UX Design Case: Database Credential Management

Geoff Nelowet
NYC Design
Published in
5 min readAug 5, 2018

The Challenge

I was tasked with creating a credential management system for database administrators that captured a broad range of business requirements and critical functionality. The users need an easy way to manage the security credentials for multiple databases to ensure they are valid while also being able to easily identify major potential issues with the credentials. Each database has multiple credentials that are used to connect different applications and systems to that database.

The project stakeholders are building this product for internal employees at their company, and both groups are very much aligned on what is needed in the application. Because of this, I began the design process by creating sketches and high fidelity wireframes, then I presented them to the stakeholders to ensure I was capturing what amounted to particularly complex requirements. After gathering stakeholder feedback and iterating on the designs, I then converted them to full mockups and tested them on users.

Wireframes

As mentioned, I began with low fidelity sketches to map out how the features would fit onto each screen, and how the user would move from one stage to the next.

Initial sketch for table containing credentials
Initial sketch showing how users edit credentials. Users can click on individual credentials in the table and a quick view style flyout menu appears overlayed on the left.
Slightly more detailed iteration of the flyout menu for editing credentials
Second iteration of the table header, which allows users to sort and quick search.

More Detail

After sketching through my initial concepts, I decided to dive into higher fidelity wireframes so that the stakeholders could get a better idea of how specific features were going to be implemented.

Discoveries

After reviewing the designs with stakeholders, the following necessitated important iterations on the designs:

Multi-select

A critical function of the app is the ability for users to quickly apply the same changes to tens or possibly hundreds of database credentials at once. The ability to select multiple values at once and rapidly make changes is integral to the success of the app.

Quick Search

After speaking with stakeholders it was discovered that users needed a way to quickly sort between App/Server name, DB name and username, so controls to quick search each column were added to the table.

Create Credentials

One feature needed that was not originally discussed was the ability to create credentials — simply editing existing credentials was not enough.

Password Interaction

Users need the ability to see passwords for each credential, but controls are needed to maintain proper security. Simply displaying passwords in clear text is not an option, so a UX solution is needed.

Top level overview

This was looked at more as a future feature and outside the scope of the assignment, but users could benefit from having a top level summary of credentials and their state (valid or invalid)

High Fidelity Mockups

Before testing on users, I converted the wireframes to high fidelity mockups.

Credential Table view
Edit view
Multi-select dropdown
Create Credential view

User Testing & Next Steps

Users were shown the mockups on InVision and were tasked with answering a variety of questions ranging from how they interpret parts of the app, what their expectations are, what they like and don’t like, how they would perform certain tasks (create a credential, edit a credential, add multiple DB names, etc.) and so on.

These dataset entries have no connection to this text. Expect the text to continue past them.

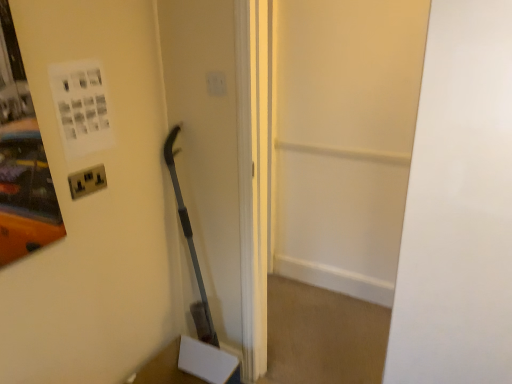 Question: From a real-world perspective, relative to transparent glass door at center, is white matte door at center vertically above or below?

Choices:
 (A) below
 (B) above

Answer: (B)

Question: From the image's perspective, is white matte door at center positioned above or below transparent glass door at center?

Choices:
 (A) below
 (B) above

Answer: (A)

Question: Based on their relative distances, which object is nearer to the white matte door at center?

Choices:
 (A) metallic socket at left
 (B) transparent glass door at center
 (C) white plastic light switch at upper center

Answer: (C)

Question: Estimate the real-world distances between objects in this image. Which object is closer to the white plastic light switch at upper center?

Choices:
 (A) white matte door at center
 (B) transparent glass door at center
 (C) metallic socket at left

Answer: (C) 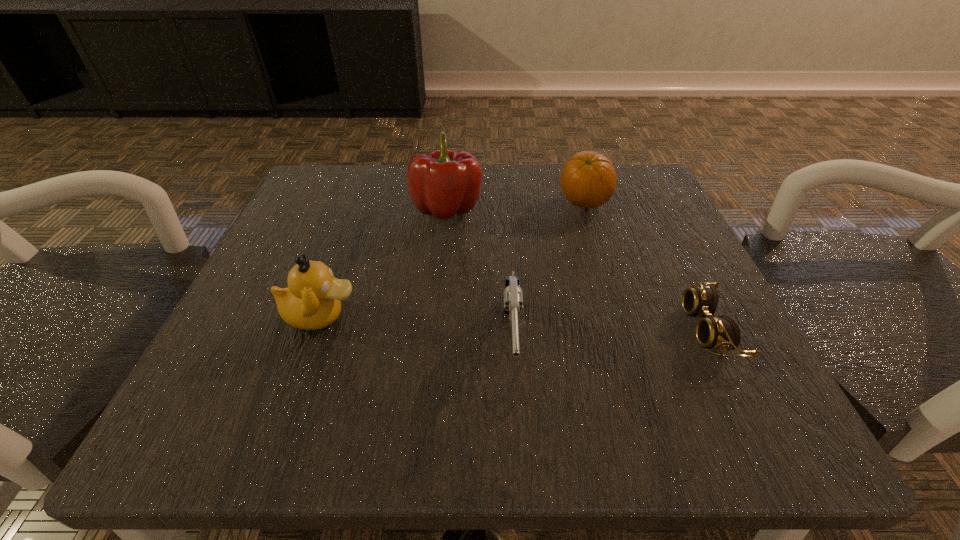 Locate an element on the screen. The height and width of the screenshot is (540, 960). the second object from left to right is located at coordinates (442, 183).

Locate an element on the screen. the leftmost object is located at coordinates (312, 301).

The image size is (960, 540). In order to click on orange in this screenshot , I will do `click(588, 180)`.

This screenshot has height=540, width=960. What are the coordinates of `the third object from right to left` in the screenshot? It's located at (513, 295).

Where is `the rightmost object`? The height and width of the screenshot is (540, 960). the rightmost object is located at coordinates (722, 332).

Find the location of `the shortest object`. the shortest object is located at coordinates (722, 332).

The width and height of the screenshot is (960, 540). Identify the location of free location located 0.140m on the front of the pepper. (440, 282).

Find the location of a particular element. This screenshot has height=540, width=960. vacant space located on the face of the duckling is located at coordinates (523, 315).

Where is `blank area located on the back of the fourth object from left to right`? The image size is (960, 540). blank area located on the back of the fourth object from left to right is located at coordinates (575, 174).

Where is `vacant region located 0.310m through the lenses of the rightmost object`? The height and width of the screenshot is (540, 960). vacant region located 0.310m through the lenses of the rightmost object is located at coordinates (477, 329). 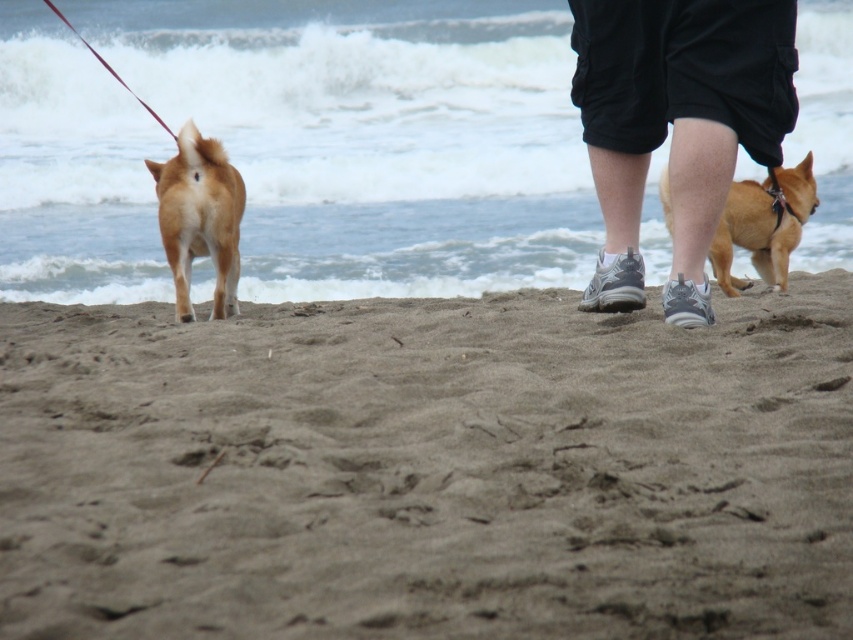 You are a photographer trying to capture a photo of the golden fur dog at right and the black cotton shorts at center. Since you want to focus on the smaller object, which one should you zoom in on?

The black cotton shorts at center has a smaller size compared to the golden fur dog at right, so you should zoom in on the black cotton shorts at center to focus on the smaller object.

You are a person standing on the brown sandy beach at lower center and looking up at the black cotton shorts at center. Which one is higher in position?

The black cotton shorts at center is higher than the brown sandy beach at lower center because the brown sandy beach at lower center is not as tall as the black cotton shorts at center.

You are a photographer standing on the brown sandy beach at lower center and want to take a photo of the black cotton shorts at center. Which direction should you move to get the shorts in your shot?

The brown sandy beach at lower center is positioned under the black cotton shorts at center, so you should move forward to get the black cotton shorts at center into your shot. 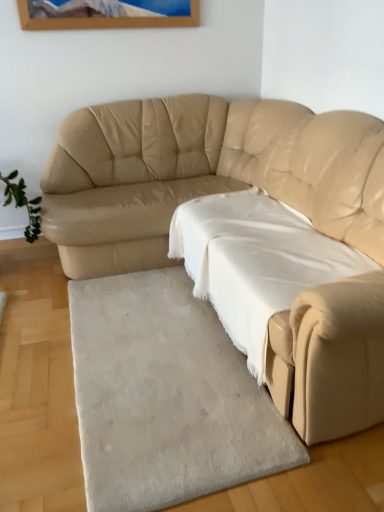 Question: Is white cotton sheet at center aimed at beige leather couch at center?

Choices:
 (A) no
 (B) yes

Answer: (B)

Question: Is white cotton sheet at center not close to beige leather couch at center?

Choices:
 (A) yes
 (B) no

Answer: (B)

Question: Considering the relative positions of white cotton sheet at center and beige leather couch at center in the image provided, is white cotton sheet at center to the left of beige leather couch at center from the viewer's perspective?

Choices:
 (A) yes
 (B) no

Answer: (B)

Question: Considering the relative sizes of white cotton sheet at center and beige leather couch at center in the image provided, is white cotton sheet at center wider than beige leather couch at center?

Choices:
 (A) no
 (B) yes

Answer: (A)

Question: Is the position of white cotton sheet at center less distant than that of beige leather couch at center?

Choices:
 (A) no
 (B) yes

Answer: (A)

Question: In terms of height, does white cotton sheet at center look taller or shorter compared to beige leather couch at center?

Choices:
 (A) short
 (B) tall

Answer: (A)

Question: Visually, is white cotton sheet at center positioned to the left or to the right of beige leather couch at center?

Choices:
 (A) left
 (B) right

Answer: (B)

Question: From the image's perspective, is white cotton sheet at center above or below beige leather couch at center?

Choices:
 (A) below
 (B) above

Answer: (A)

Question: Considering the positions of white cotton sheet at center and beige leather couch at center in the image, is white cotton sheet at center bigger or smaller than beige leather couch at center?

Choices:
 (A) big
 (B) small

Answer: (B)

Question: Which is correct: white soft rug at lower center is inside beige leather couch at center, or outside of it?

Choices:
 (A) inside
 (B) outside

Answer: (A)

Question: From a real-world perspective, is white soft rug at lower center above or below beige leather couch at center?

Choices:
 (A) above
 (B) below

Answer: (B)

Question: Would you say white soft rug at lower center is to the left or to the right of beige leather couch at center in the picture?

Choices:
 (A) right
 (B) left

Answer: (B)

Question: Is point (264, 461) closer or farther from the camera than point (296, 162)?

Choices:
 (A) farther
 (B) closer

Answer: (B)

Question: Considering their positions, is white cotton sheet at center located in front of or behind white soft rug at lower center?

Choices:
 (A) behind
 (B) front

Answer: (A)

Question: From the image's perspective, is white cotton sheet at center positioned above or below white soft rug at lower center?

Choices:
 (A) below
 (B) above

Answer: (B) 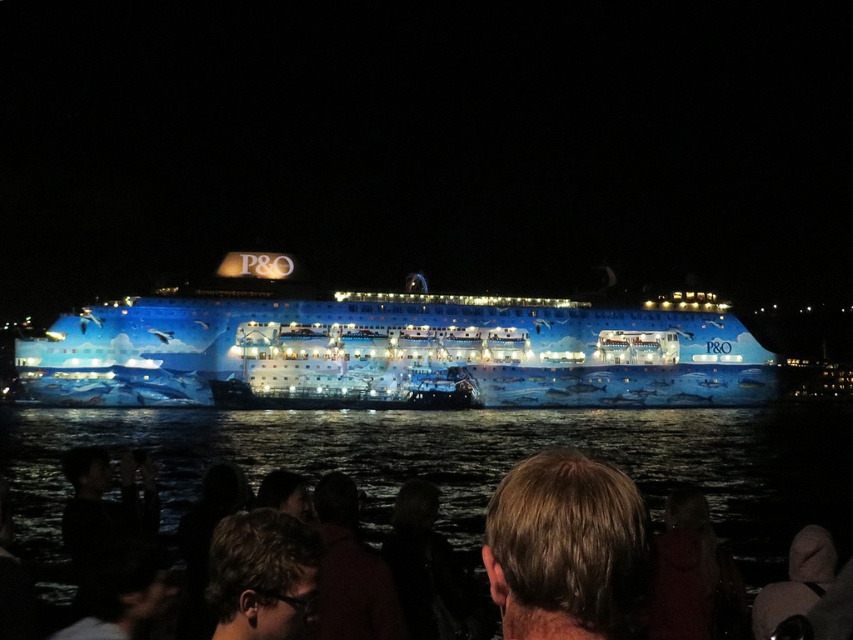 You are standing at the position of the light brown hair at lower center and want to walk to the blonde hair at center. Given that the average walking speed is 3 feet per second, how many seconds will it take you to reach the destination?

The distance between the light brown hair at lower center and blonde hair at center is 53.49 feet. At a speed of 3 feet per second, it would take approximately 17.83 seconds to reach the destination.

You are standing in the crowd facing the cruise ship. You notice two points marked in the scene. The first point is at coordinates point (251, 435) and the second point is at coordinates point (216, 620). Which point is closer to your eyes?

Point (251, 435) is further to the camera than point (216, 620). Therefore, point (216, 620) is closer to your eyes.

You are a photographer trying to capture a group photo of the crowd in front of the P.O cruise ship. You notice two individuals with distinct hair colors and positions. Which person has a wider hair width between the blonde hair at center and the light brown hair at lower center?

The blonde hair at center has a wider width than the light brown hair at lower center. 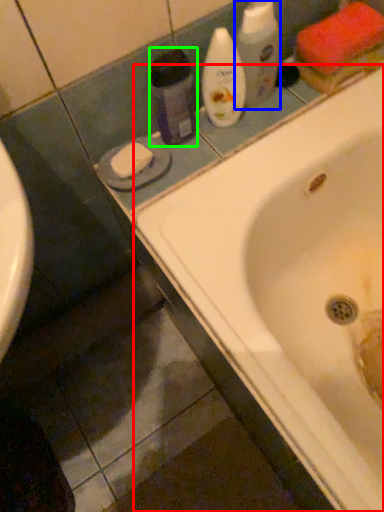 Question: Which object is positioned farthest from bathtub (highlighted by a red box)? Select from cleaning product (highlighted by a blue box) and cleaning product (highlighted by a green box).

Choices:
 (A) cleaning product
 (B) cleaning product

Answer: (A) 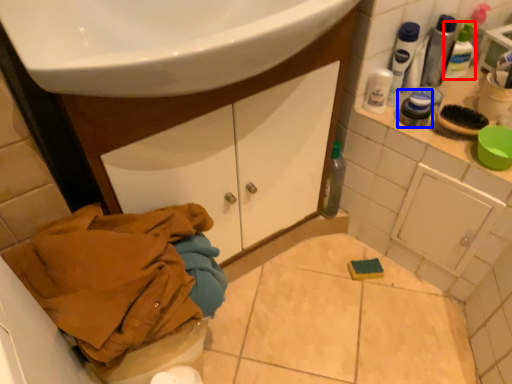 Question: Which point is further to the camera, mouthwash (highlighted by a red box) or toiletry (highlighted by a blue box)?

Choices:
 (A) mouthwash
 (B) toiletry

Answer: (A) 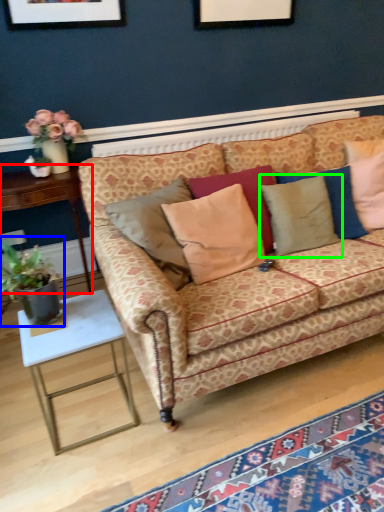 Question: Which is farther away from table (highlighted by a red box)? houseplant (highlighted by a blue box) or pillow (highlighted by a green box)?

Choices:
 (A) houseplant
 (B) pillow

Answer: (B) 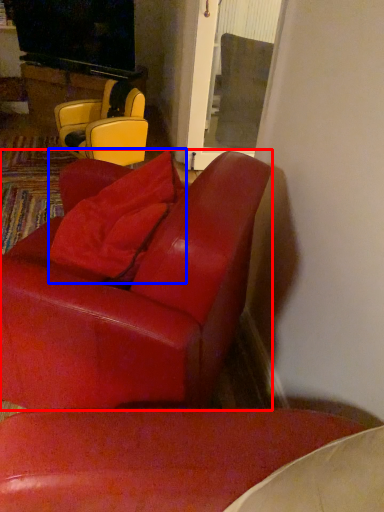 Question: Which of the following is the farthest to the observer, chair (highlighted by a red box) or pillow (highlighted by a blue box)?

Choices:
 (A) chair
 (B) pillow

Answer: (B) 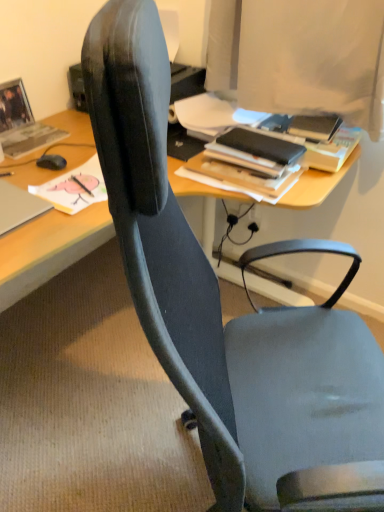 Question: From a real-world perspective, is matte gray book at upper left, arranged as the 3th book when viewed from the right, positioned over black matte mouse at left based on gravity?

Choices:
 (A) yes
 (B) no

Answer: (B)

Question: Can you confirm if matte gray book at upper left, arranged as the 3th book when viewed from the right, is smaller than black matte mouse at left?

Choices:
 (A) yes
 (B) no

Answer: (B)

Question: Does matte gray book at upper left, the first book in the left-to-right sequence, touch black matte mouse at left?

Choices:
 (A) no
 (B) yes

Answer: (A)

Question: Can you confirm if matte gray book at upper left, the first book in the left-to-right sequence, is taller than black matte mouse at left?

Choices:
 (A) yes
 (B) no

Answer: (B)

Question: Can you confirm if matte gray book at upper left, the first book in the left-to-right sequence, is thinner than black matte mouse at left?

Choices:
 (A) no
 (B) yes

Answer: (A)

Question: From the image's perspective, is matte gray book at upper left, the first book in the left-to-right sequence, above or below black matte mouse at left?

Choices:
 (A) below
 (B) above

Answer: (B)

Question: Is matte gray book at upper left, arranged as the 3th book when viewed from the right, taller or shorter than black matte mouse at left?

Choices:
 (A) tall
 (B) short

Answer: (B)

Question: Is matte gray book at upper left, arranged as the 3th book when viewed from the right, to the left or to the right of black matte mouse at left in the image?

Choices:
 (A) right
 (B) left

Answer: (B)

Question: In terms of width, does matte gray book at upper left, arranged as the 3th book when viewed from the right, look wider or thinner when compared to black matte mouse at left?

Choices:
 (A) wide
 (B) thin

Answer: (A)

Question: Considering the positions of point (82, 178) and point (54, 160), is point (82, 178) closer or farther from the camera than point (54, 160)?

Choices:
 (A) farther
 (B) closer

Answer: (B)

Question: From a real-world perspective, is matte black book at upper left, the second book positioned from the left, above or below black matte mouse at left?

Choices:
 (A) above
 (B) below

Answer: (B)

Question: Is matte black book at upper left, the second book positioned from the left, inside the boundaries of black matte mouse at left, or outside?

Choices:
 (A) inside
 (B) outside

Answer: (B)

Question: In terms of height, does matte black book at upper left, positioned as the 2th book in right-to-left order, look taller or shorter compared to black matte mouse at left?

Choices:
 (A) tall
 (B) short

Answer: (B)

Question: Does point (56, 133) appear closer or farther from the camera than point (281, 181)?

Choices:
 (A) closer
 (B) farther

Answer: (B)

Question: From a real-world perspective, is matte gray book at upper left, the first book in the left-to-right sequence, physically located above or below black matte book at upper right, the 3th book viewed from the left?

Choices:
 (A) above
 (B) below

Answer: (B) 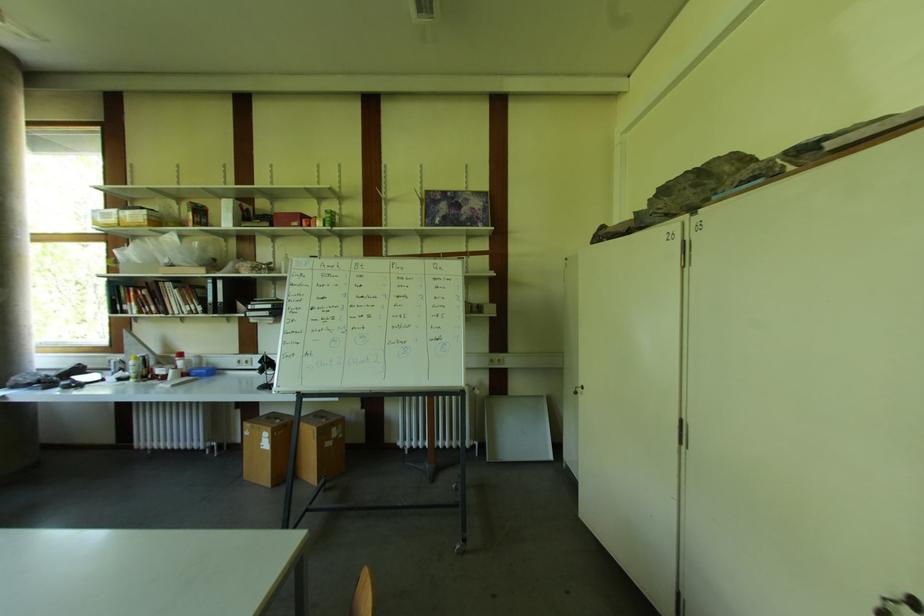 What are the coordinates of `red capped bottle` in the screenshot? It's located at coord(287,219). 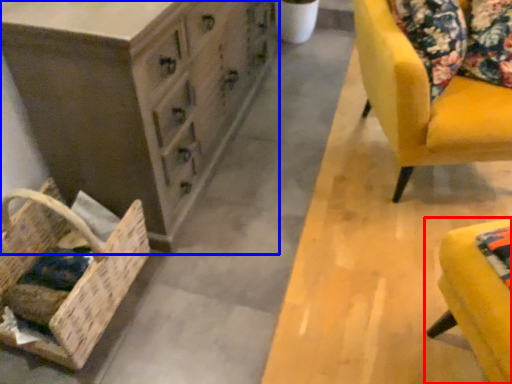 Question: Which object is closer to the camera taking this photo, furniture (highlighted by a red box) or chest of drawers (highlighted by a blue box)?

Choices:
 (A) furniture
 (B) chest of drawers

Answer: (A)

Environment used for testing the designs with users

The main takeaway from testing was that there needed to be more emphasis on the ability to apply changes to many credentials at once. Enabling users to quickly make large scale changes should have been the central focus of the initial design strategy, and while the current iteration of designs does serve that need, I believe there could be a few different solutions that would provide an even better experience than the current design, which is functionally a minimum viable product.

Additionally, one consideration about the user base for this app is that users are database administrators, are very technically capable and have a broad and thorough understanding of what they’re looking at and what they need. Designing the application for efficient use at the expense of affordance and clarity would actually make a lot of sense in this context. With that in mind, I would have explored different workflows from the beginning that may have been complicated on the surface but would ultimately save time in the long run for the user — a multi-modal experience, a credential diffing view, in-line editing, multi-step editing — those things all likely would make more sense now based on insights gained from user testing.